Peanut Butter Chocolate Pie

Peanut Butter Chocolate Pie

Hello everyone! So no secret here, but I LOVE to bake. A good friend of mine tagged me in something on Facebook and I just had to make it! Of course, I put my own twist on it.

This pie, as my friend likes to say, is "di-a-bee-tus"! It's layer after layer of peanut buttery chocolate goodness! My peanut butter lovers out there...this one's for you.

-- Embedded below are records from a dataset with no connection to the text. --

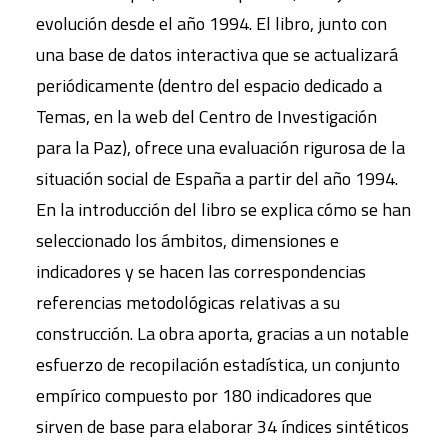
evolución desde el año 1994. El libro, junto con
una base de datos interactiva que se actualizará
periódicamente (dentro del espacio dedicado a
Temas, en la web del Centro de Investigación
para la Paz), ofrece una evaluación rigurosa de la
situación social de España a partir del año 1994.
En la introducción del libro se explica cómo se han
seleccionado los ámbitos, dimensiones e
indicadores y se hacen las correspondencias
referencias metodológicas relativas a su
construcción. La obra aporta, gracias a un notable
esfuerzo de recopilación estadística, un conjunto
empírico compuesto por 180 indicadores que
sirven de base para elaborar 34 índices sintéticos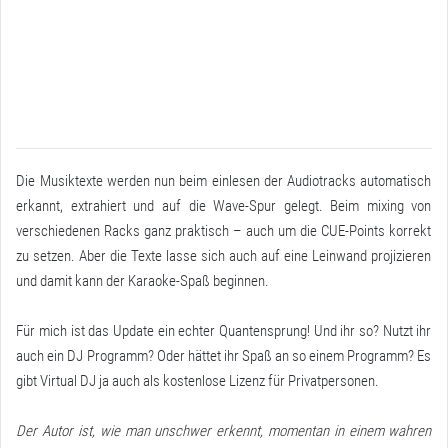
Die Musiktexte werden nun beim einlesen der Audiotracks automatisch
erkannt, extrahiert und auf die Wave-Spur gelegt. Beim mixing von
verschiedenen Racks ganz praktisch – auch um die CUE-Points korrekt
zu setzen. Aber die Texte lasse sich auch auf eine Leinwand projizieren
und damit kann der Karaoke-Spaß beginnen.
Für mich ist das Update ein echter Quantensprung! Und ihr so? Nutzt ihr
auch ein DJ Programm? Oder hättet ihr Spaß an so einem Programm? Es
gibt Virtual DJ ja auch als kostenlose Lizenz für Privatpersonen.
Der Autor ist, wie man unschwer erkennt, momentan in einem wahren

Lately I've been on a health kick and I've been eating pretty well for the most part. This is my indulgence. I only sneak small slices, the smaller the slice the healthier it is for you right? At least that's what I tell myself. So let's talk pie!

Here's what you'll need:


springform pan and olive oil spray

food processor 

Kitchen Aid with metal mixing bowl and whisk *You can use a handheld mixer, it's just a little more elbow grease!

rubber spatula

piping bag and tips




  • 80 Nilla Wafers
  •  cup melted butter
  • ¼ cup sugar

**You can substitute graham cracker crumbs for Nilla Wafers and it's just as good!

Chocolate Ganache:

  • ¼ cup milk chocolate chips
  • ¼ cup white chocolate chips
  • ½ cup heavy cream

Peanut Butter Cup Layer:

  • 18 peanut butter cups

Peanut Butter Filling:

  • 2 Tbsp sugar
  • 1 cup cold heavy cream
  • 1 cups creamy peanut butter
  • 8oz cream cheese at room temperature
  • ½ cup sugar

Chocolate Drizzle:

  • ½ cup milk chocolate chips (or any chocolate you prefer, I love white chocolate!)

Chocolate Whipped Cream:

  • 2 Tbsp sugar
  • 1 cup heavy cream
  • 2 Tbsp unsweetened cocoa powder
  • ½ cup powdered sugar
  • ½ tsp vanilla extract



  1. Preheat your oven to 350 degreesº F.
  2. In your food processor, blend the Nilla Wafers. Make sure there are fine crumbs and no big chunks. Transfer Nilla Wafer crumbs into a bowl and add melted butter and sugar. Mix until well combined. 
  3. Spray your springform pan with non-stick spray. Press crust mixture into the bottom of the pan. Make sure to have an even crust all the way around. Bake for 10-15 minutes. 
  4. While the pie crust is baking, place metal mixing bowl along with metal whisk in the freezer for 15 minutes. *If you don't have a stand mixer, just put any bowl you have in the freezer along with the metal attachments for your hand mixer.
  5. In a microwave safe bowl combined milk chocolate and white chocolate chips. Add heavy cream and microwave for 30 seconds. Stir mixture and continue microwaving in 30 second intervals until all the chocolate is melted. Make sure you DON'T burn the chocolate! It took me about a minute and a half total. 
  6. Pour chocolate ganache on top of the pie crust. Refrigerate for about 10 minutes to let the chocolate set.
  7. While you are waiting for that, combined the 2 Tbsp sugar and 1 cup heavy cream in your frozen metal bowl with the whisk attachment. Beat together on medium until soft peaks form. 
  8. Beat in peanut butter, once that is combined add cream cheese and sugar until fully combined. 
  9. Take your pie crust out of the refrigerator and place peanut butter cups on top of the ganache layer. The peanut butter cups should cover the entire bottom of the pie. Top with your peanut butter filling and make sure to smooth it out to the edges.
  10. Melt the milk chocolate in the microwave and using a spoon, drizzle over the peanut butter layer.
  11. Let your pie firm up overnight, if you don't have overnight 5 hours will do.
  12. Once your pie is firm, freeze your metal bowl and whisk for another 15 minutes.
  13. Beat together sugar and heavy cream until soft peaks form. Then whisk in cocoa powder and powdered sugar until well combined. Put whipped cream in a piping bag (ziplock bags work well for this too) and with a decorative tip, pipe whipped cream all over the top of your pie. 

There you have it!

CAUTION: This pie is rich + delicious! Enjoy!